Both chronic obstructive pulmonary disease (COPD) and dysphagia can be complicated by the shared physiological-psychoemotional manifestations of the conditions, such as anxiety and respiratory dysfunction. Despite their shared comorbidities, clinical research and management often focus on the isolated physiological impairments of each condition separately. Crucially, the oral intake experience of individuals with COPD-central for improved quality of life-remains underexplored. Thus, the purpose of this study was to understand the oral intake experience among individuals with COPD, including perceived barriers, behaviors, and emotions. Fourteen individuals with COPD (mean age 68.9; 7 females; 2 with diagnosed dysphagia) participated. Using grounded theory methodology, semi-structured interviews were conducted and analyzed. Four themes surfaced: (a) participants experience physiological manifestations of COPD (dyspnea, coughing) during eating/drinking; (b) emotions related to eating/drinking, such as concern, fear, anxiety, panic, and frustration stem from the physiological manifestations; (c) these emotions worsen the physiological manifestations; and (d) as a result of the physiological manifestations, they adapt eating/drinking behaviors (e.g., choose easier to eat foods, reduce intake size). The theory 'the mind-body-breath feedback and feedforward loops as a contributor to the oral intake experience in individuals with COPD' is subsequently proposed.

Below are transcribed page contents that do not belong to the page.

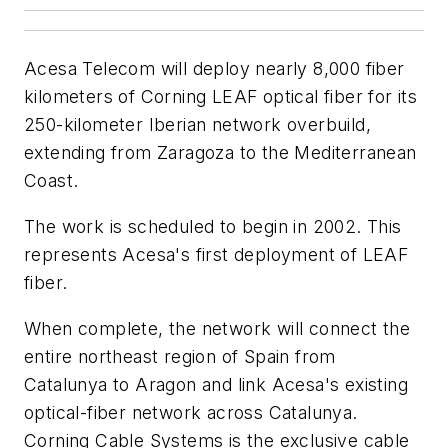
Acesa Telecom will deploy nearly 8,000 fiber
kilometers of Corning LEAF optical fiber for its
250-kilometer Iberian network overbuild,
extending from Zaragoza to the Mediterranean
Coast.
The work is scheduled to begin in 2002. This
represents Acesa's first deployment of LEAF
fiber.
When complete, the network will connect the
entire northeast region of Spain from
Catalunya to Aragon and link Acesa's existing
optical-fiber network across Catalunya.
Corning Cable Systems is the exclusive cable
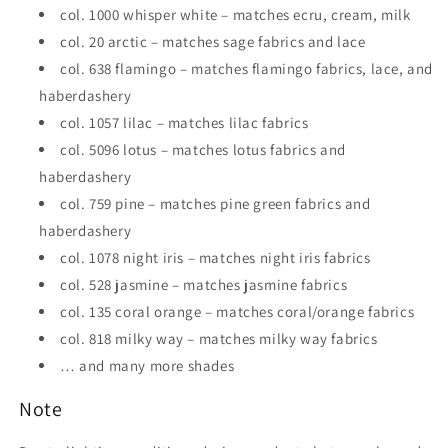
col. 1000 whisper white – matches ecru, cream, milk
col. 20 arctic – matches sage fabrics and lace
col. 638 flamingo – matches flamingo fabrics, lace, and
haberdashery
col. 1057 lilac – matches lilac fabrics
col. 5096 lotus – matches lotus fabrics and
haberdashery
col. 759 pine – matches pine green fabrics and
haberdashery
col. 1078 night iris – matches night iris fabrics
col. 528 jasmine – matches jasmine fabrics
col. 135 coral orange – matches coral/orange fabrics
col. 818 milky way – matches milky way fabrics
… and many more shades
Note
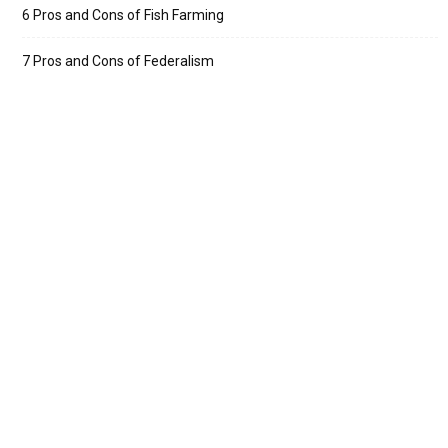
6 Pros and Cons of Fish Farming
7 Pros and Cons of Federalism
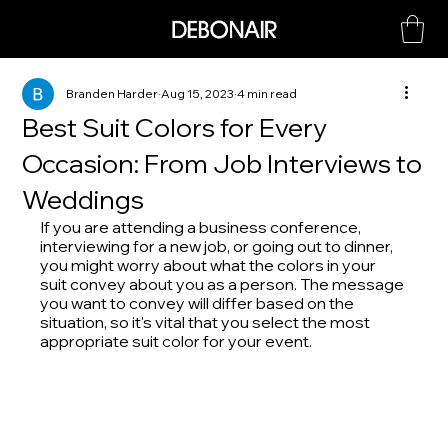
Branden Harder
Aug 15, 2023
4 min read
Best Suit Colors for Every
Occasion: From Job Interviews to
Weddings
If you are attending a business conference, 
interviewing for a new job, or going out to dinner, 
you might worry about what the colors in your 
suit convey about you as a person. The message 
you want to convey will differ based on the 
situation, so it's vital that you select the most 
appropriate suit color for your event.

Of clinical importance, many participants did not recognize their swallowing status as an issue. Ultimately, to promote patient-centered care, we need to view the oral intake experience for individuals with COPD through a more comprehensive lens that incorporates the interrelationships between the physiological and psychoemotional manifestations of COPD and better educate patients on COPD's impact on eating and drinking.